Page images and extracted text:
-------------------------
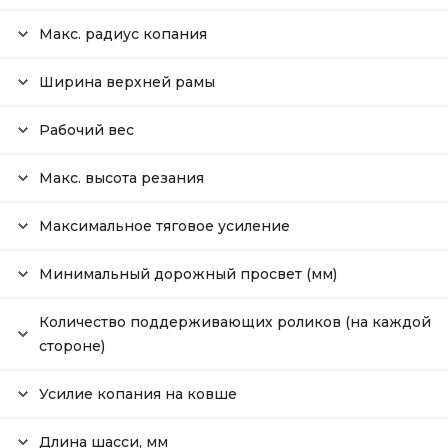
Макс. радиус копания
Ширина верхней рамы
Рабочий вес
Макс. высота резания
Максимальное тяговое усиление
Минимальный дорожный просвет (мм)
Количество поддерживающих роликов (на каждой
стороне)
Усилие копания на ковше
Длина шасси, мм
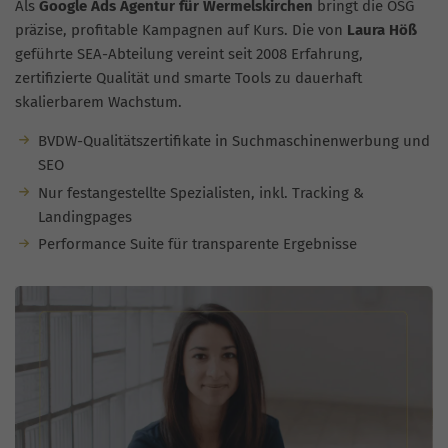
Als
Google Ads Agentur für Wermelskirchen
bringt die OSG
präzise, profitable Kampagnen auf Kurs. Die von
Laura Höß
geführte SEA-Abteilung vereint seit 2008 Erfahrung,
zertifizierte Qualität und smarte Tools zu dauerhaft
skalierbarem Wachstum.
BVDW-Qualitätszertifikate in Suchmaschinenwerbung und
SEO
Nur festangestellte Spezialisten, inkl. Tracking &
Landingpages
Performance Suite für transparente Ergebnisse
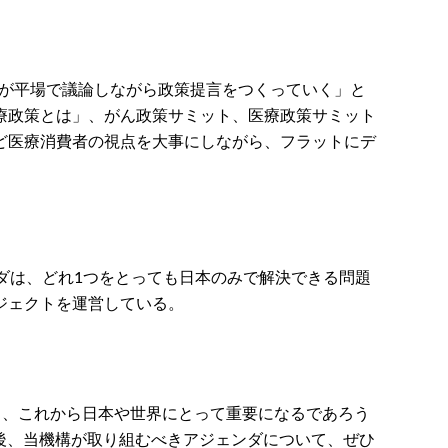
ーが平場で議論しながら政策提言をつくっていく」と
療政策とは」、がん政策サミット、医療政策サミット
ど医療消費者の視点を大事にしながら、フラットにデ
ンダは、どれ1つをとっても日本のみで解決できる問題
ジェクトを運営している。
ても、これから日本や世界にとって重要になるであろう
今後、当機構が取り組むべきアジェンダについて、ぜひ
-------------------------
• [EXERCISE DIRECTIONS]: In the records, which lines mention the word "копания"? Copy those lines.

• [REPLY TO THE EXERCISE]:
Макс. радиус копания
Усилие копания на ковше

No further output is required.